The limitations of this study are mainly due to the registry-based methodology, which resulted in a lack of information on lifestyle factors, including smoking status. Additionally, we did not have information on blood pressure or pharmacological therapy at baseline. Therefore, information on hypertension at baseline was defined as a registered diagnosis of hypertension in the National Patient Register. Although the ICD system has high validity in the National Patient Register, it has previously been shown to have limited coverage for hypertension specifically.14 30 Thus, the prevalence of hypertension in our cohort has likely been substantially underestimated and remains a potential confounder. Furthermore, HbA1c was not included, as it was not routinely analysed at the time of inclusion and was largely unavailable. Since HbA1c reflects prolonged exposure to elevated glucose levels, it is possible that elevated HbA1c could show a stronger association with incident aortic stenosis. It is possible that we would have identified more subjects as having dysglycaemia if HbA1c had been available, meaning the association based on fasting glucose levels could be underestimated. As HbA1c has become widely used in clinical practice to detect dysglycaemia, this is an important area for further studies.
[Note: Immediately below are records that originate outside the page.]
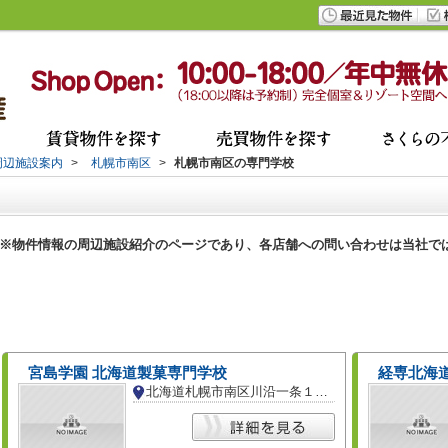
周辺施設案内
>
札幌市南区
>
札幌市南区の専門学校
※物件情報の周辺施設紹介のページであり、各店舗への問い合わせは当社で
宮島学園 北海道製菓専門学校
経専北海
北海道札幌市南区川沿一条１丁目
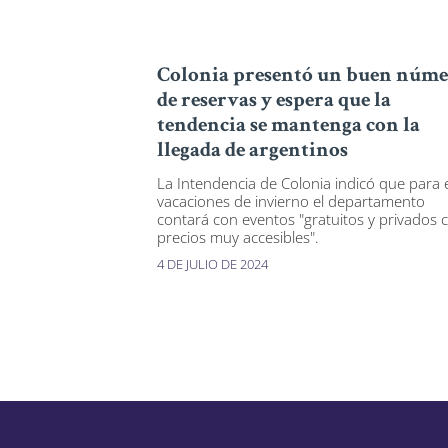
Colonia presentó un buen núm
de reservas y espera que la
tendencia se mantenga con la
llegada de argentinos
La Intendencia de Colonia indicó que para 
vacaciones de invierno el departamento
contará con eventos "gratuitos y privados 
precios muy accesibles".
4 DE JULIO DE 2024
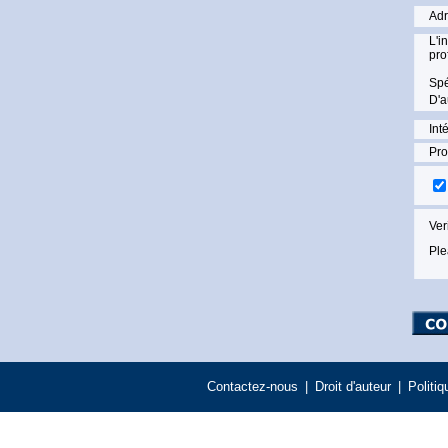
Adr
L'i
pro
Spé
D'a
Inté
Pro
Ver
Ple
Contactez-nous
|
Droit d'auteur
|
Politiq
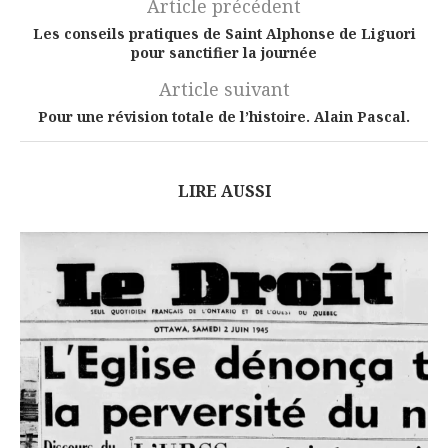
Article précédent
Les conseils pratiques de Saint Alphonse de Liguori
pour sanctifier la journée
Article suivant
Pour une révision totale de l’histoire. Alain Pascal.
LIRE AUSSI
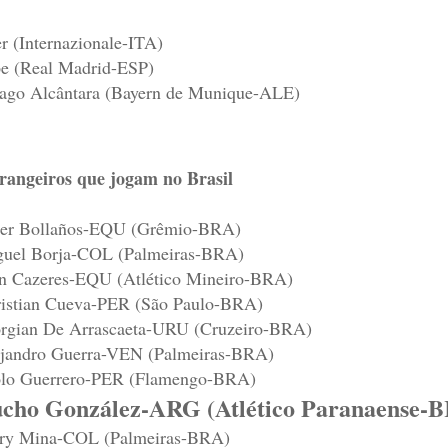
r (Internazionale-ITA)
e (Real Madrid-ESP)
ago Alcântara (Bayern de Munique-ALE)
rangeiros que jogam no Brasil
er Bollaños-EQU (Grêmio-BRA)
uel Borja-COL (Palmeiras-BRA)
n Cazeres-EQU (Atlético Mineiro-BRA)
istian Cueva-PER (São Paulo-BRA)
rgian De Arrascaeta-URU (Cruzeiro-BRA)
jandro Guerra-VEN (Palmeiras-BRA)
lo Guerrero-PER (Flamengo-BRA)
cho González-ARG (Atlético Paranaense-
ry Mina-COL (Palmeiras-BRA)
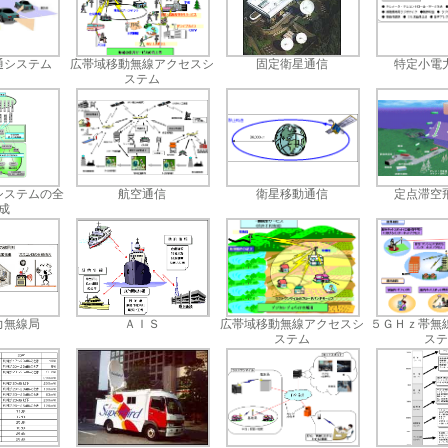
通システム
広帯域移動無線アクセスシ
固定衛星通信
特定小電
ステム
システムの全
航空通信
衛星移動通信
定点滞空
成
力無線局
ＡＩＳ
広帯域移動無線アクセスシ
５ＧＨｚ帯無
ステム
ステ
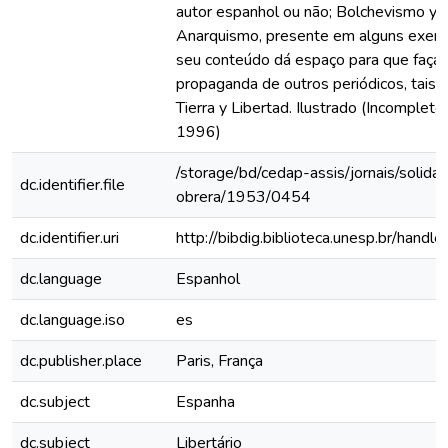
autor espanhol ou não; Bolchevismo y
Anarquismo, presente em alguns exem
seu conteúdo dá espaço para que faça 
propaganda de outros periódicos, tais
Tierra y Libertad. Ilustrado (Incomplet
1996)
/storage/bd/cedap-assis/jornais/solidar
dc.identifier.file
obrera/1953/0454
dc.identifier.uri
http://bibdig.biblioteca.unesp.br/hand
dc.language
Espanhol
dc.language.iso
es
dc.publisher.place
Paris, França
dc.subject
Espanha
dc.subject
Libertário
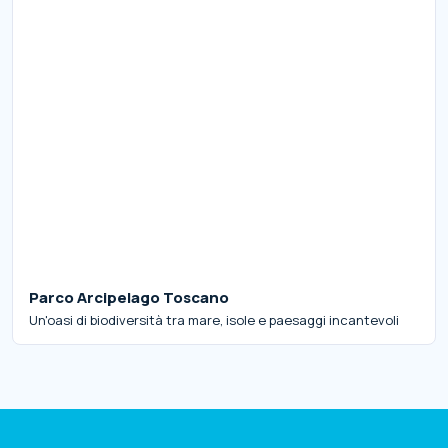
Parco Arcipelago Toscano
Un'oasi di biodiversità tra mare, isole e paesaggi incantevoli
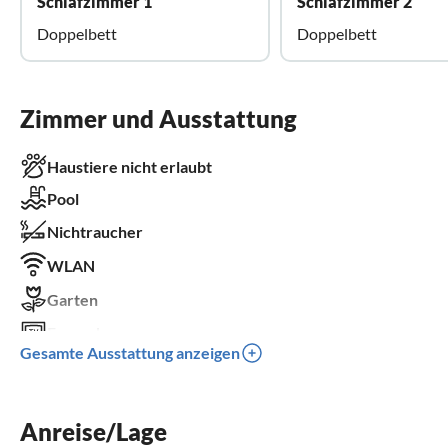
Schlafzimmer 1
Schlafzimmer 2
Doppelbett
Doppelbett
Zimmer und Ausstattung
Haustiere nicht erlaubt
Pool
Nichtraucher
WLAN
Garten
Fernseher
Gesamte Ausstattung anzeigen
Terrasse
Spülmaschine
Anreise/Lage
Waschmaschine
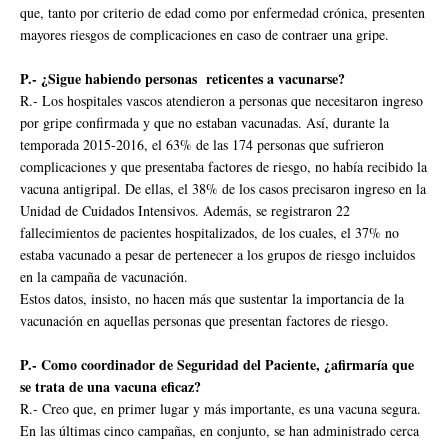
que, tanto por criterio de edad como por enfermedad crónica, presenten
mayores riesgos de complicaciones en caso de contraer una gripe.
P.- ¿Sigue habiendo personas reticentes a vacunarse?
R.- Los hospitales vascos atendieron a personas que necesitaron ingreso
por gripe confirmada y que no estaban vacunadas. Así, durante la
temporada 2015-2016, el 63% de las 174 personas que sufrieron
complicaciones y que presentaba factores de riesgo, no había recibido la
vacuna antigripal. De ellas, el 38% de los casos precisaron ingreso en la
Unidad de Cuidados Intensivos. Además, se registraron 22
fallecimientos de pacientes hospitalizados, de los cuales, el 37% no
estaba vacunado a pesar de pertenecer a los grupos de riesgo incluidos
en la campaña de vacunación.
Estos datos, insisto, no hacen más que sustentar la importancia de la
vacunación en aquellas personas que presentan factores de riesgo.
P.- Como coordinador de Seguridad del Paciente, ¿afirmaría que
se trata de una vacuna eficaz?
R.- Creo que, en primer lugar y más importante, es una vacuna segura.
En las últimas cinco campañas, en conjunto, se han administrado cerca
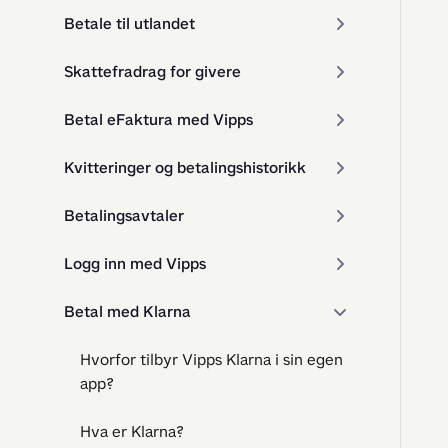
Betale til utlandet
Skattefradrag for givere
Betal eFaktura med Vipps
Kvitteringer og betalingshistorikk
Betalingsavtaler
Logg inn med Vipps
Betal med Klarna
Hvorfor tilbyr Vipps Klarna i sin egen
app?
Hva er Klarna?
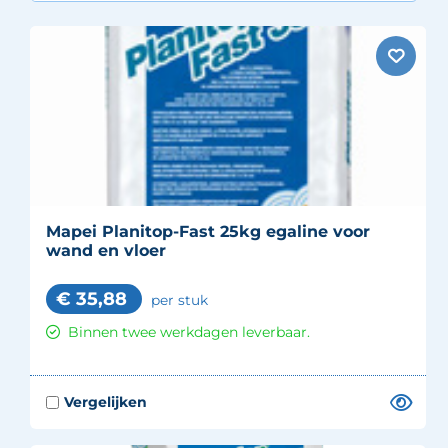
Mapei Planitop-Fast 25kg egaline voor
wand en vloer
€
35,88
per stuk
Binnen twee werkdagen leverbaar.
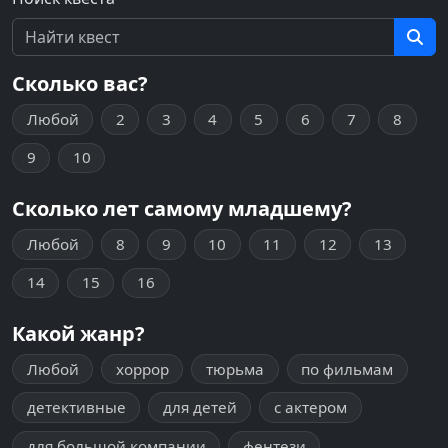
Сколько вас?
Любой
2
3
4
5
6
7
8
9
10
Сколько лет самому младшему?
Любой
8
9
10
11
12
13
14
15
16
Какой жанр?
Любой
хоррор
тюрьма
по фильмам
детективные
для детей
с актером
для большой компании
фентези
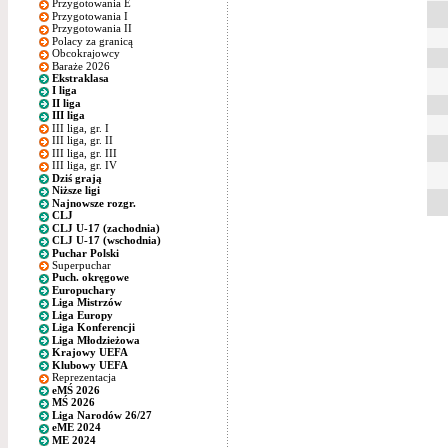
Przygotowania E
Przygotowania I
Przygotowania II
Polacy za granicą
Obcokrajowcy
Baraże 2026
Ekstraklasa
I liga
II liga
III liga
III liga, gr. I
III liga, gr. II
III liga, gr. III
III liga, gr. IV
Dziś grają
Niższe ligi
Najnowsze rozgr.
CLJ
CLJ U-17 (zachodnia)
CLJ U-17 (wschodnia)
Puchar Polski
Superpuchar
Puch. okręgowe
Europuchary
Liga Mistrzów
Liga Europy
Liga Konferencji
Liga Młodzieżowa
Krajowy UEFA
Klubowy UEFA
Reprezentacja
eMŚ 2026
MŚ 2026
Liga Narodów 26/27
eME 2024
ME 2024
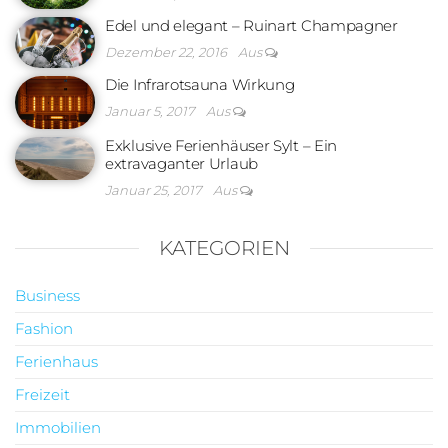
Edel und elegant – Ruinart Champagner
Dezember 22, 2016
Aus
Die Infrarotsauna Wirkung
Januar 5, 2017
Aus
Exklusive Ferienhäuser Sylt – Ein
extravaganter Urlaub
Januar 25, 2017
Aus
KATEGORIEN
Business
Fashion
Ferienhaus
Freizeit
Immobilien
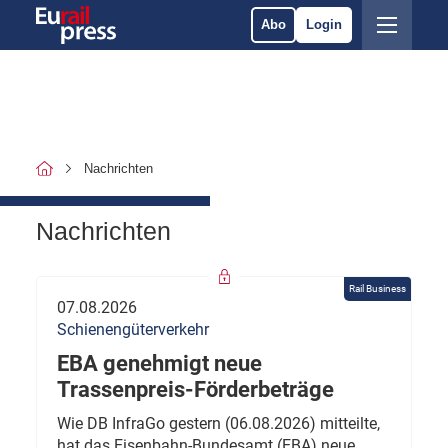
Abo
Login
Nachrichten
Nachrichten
Rail Business
07.08.2026
Schienengüterverkehr
EBA genehmigt neue
Trassenpreis-Förderbeträge
Wie DB InfraGo gestern (06.08.2026) mitteilte,
hat das Eisenbahn-Bundesamt (EBA) neue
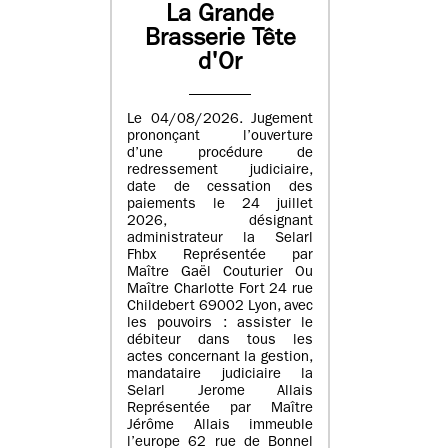
La Grande
Brasserie Tête
d'Or
Le 04/08/2026. Jugement
prononçant l’ouverture
d’une procédure de
redressement judiciaire,
date de cessation des
paiements le 24 juillet
2026, désignant
administrateur la Selarl
Fhbx Représentée par
Maître Gaël Couturier Ou
Maître Charlotte Fort 24 rue
Childebert 69002 Lyon, avec
les pouvoirs : assister le
débiteur dans tous les
actes concernant la gestion,
mandataire judiciaire la
Selarl Jerome Allais
Représentée par Maître
Jérôme Allais immeuble
l’europe 62 rue de Bonnel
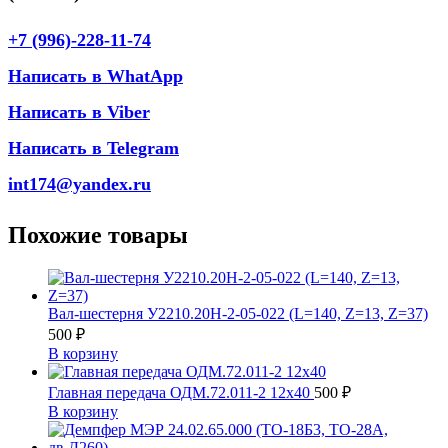
+7 (996)-228-11-74
Написать в WhatApp
Написать в Viber
Написать в Telegram
int174@yandex.ru
Похожие товары
Вал-шестерня У2210.20Н-2-05-022 (L=140, Z=13, Z=37)
500
₽
В корзину
Главная передача ОДМ.72.011-2 12х40
500
₽
В корзину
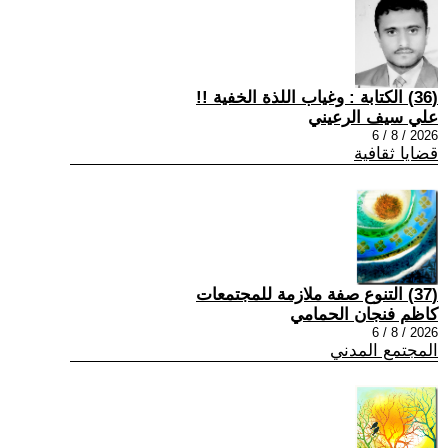
(36) الكتابة : وغياب اللذة الخفية !!
علي سيف الرعيني
2026 / 8 / 6
قضايا ثقافية
(37) التنوع صفة ملازمة للمجتمعات
كاظم فنجان الحمامي
2026 / 8 / 6
المجتمع المدني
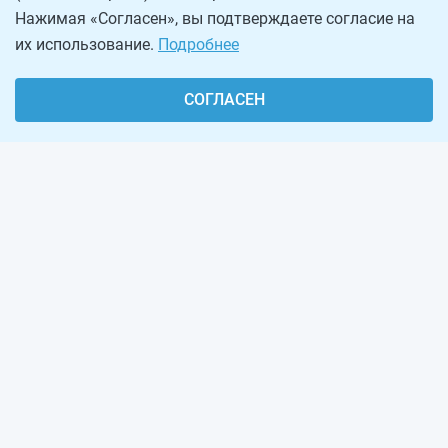
Нажимая «Согласен», вы подтверждаете согласие на
их использование.
Подробнее
СОГЛАСЕН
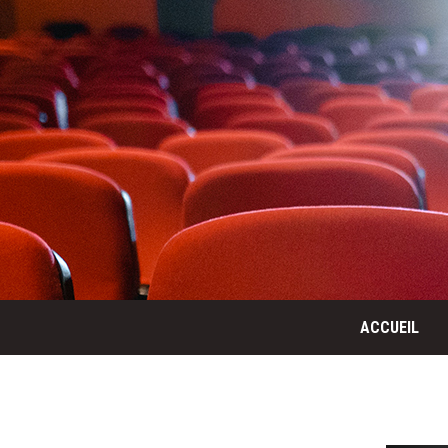
ACCUEIL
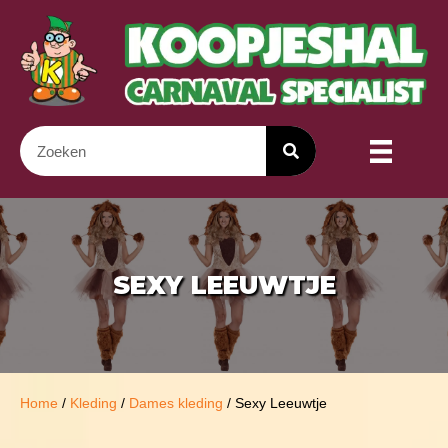
SEXY LEEUWTJE
Home
/
Kleding
/
Dames kleding
/ Sexy Leeuwtje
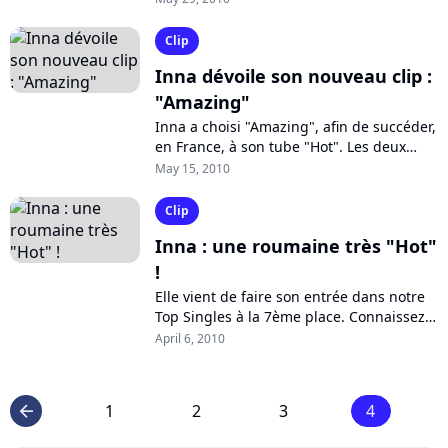
"Hot" ; c'est également le titre...
Clip
Inna dévoile son nouveau clip :
"Amazing"
Inna a choisi "Amazing", afin de succéder,
en France, à son tube "Hot". Les deux
singles seront inclus dans l'album de la
May 15, 2010
chanteuse roumaine, à paraitre...
Clip
Inna : une roumaine très "Hot"
!
Elle vient de faire son entrée dans notre
Top Singles à la 7ème place. Connaissez-
vous la chanteuse roumaine Inna, avec
April 6, 2010
son tube "Hot" ? Découvrez son...
1
2
3
4
arrow_left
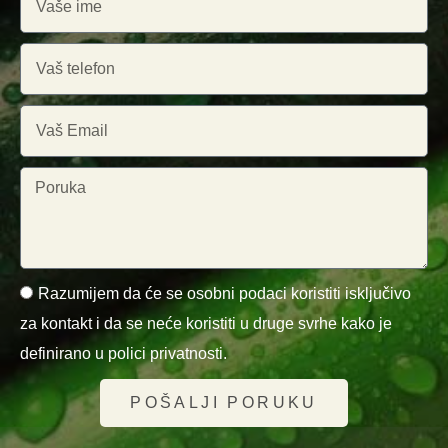
Razumijem da će se osobni podaci koristiti isključivo
za kontakt i da se neće koristiti u druge svrhe kako je
definirano u polici privatnosti.
POŠALJI PORUKU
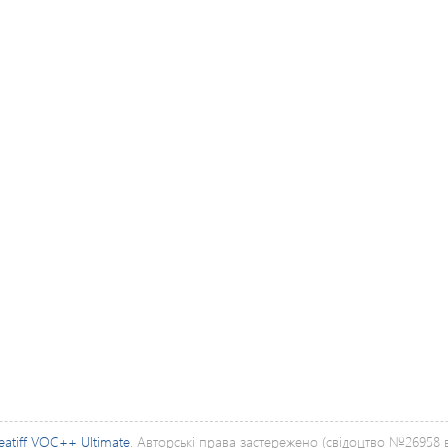
eatiff VOC++ Ultimate
. Авторські права застережено (свідоцтво №26958 ві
In a Swedish setting, the diagnosis of aortic stenosis is based on echocardiographic findings, with the examination typically referred either due to the auscultation of a heart murmur or as part of an evaluation for symptoms such as breathlessness, chest pain, syncope or signs of congestive heart failure. Echocardiography is not performed without prior suspicion of cardiovascular disease, and we do not believe that subjects with elevated fasting glucose received echocardiography more frequently than those with normal glucose levels. However, it is possible that subjects with a diagnosis of diabetes were monitored more regularly, which could contribute to a higher incidence of diagnosed aortic stenosis in this group.

Not applicable.

This study was approved by the Regional Ethical Review Board in Stockholm (Reg. No. 2018/2401-31) and complies with the Declaration of Helsinki. Subjects gave informed consent to be included in the AMORIS cohort and subsequent research on this cohort.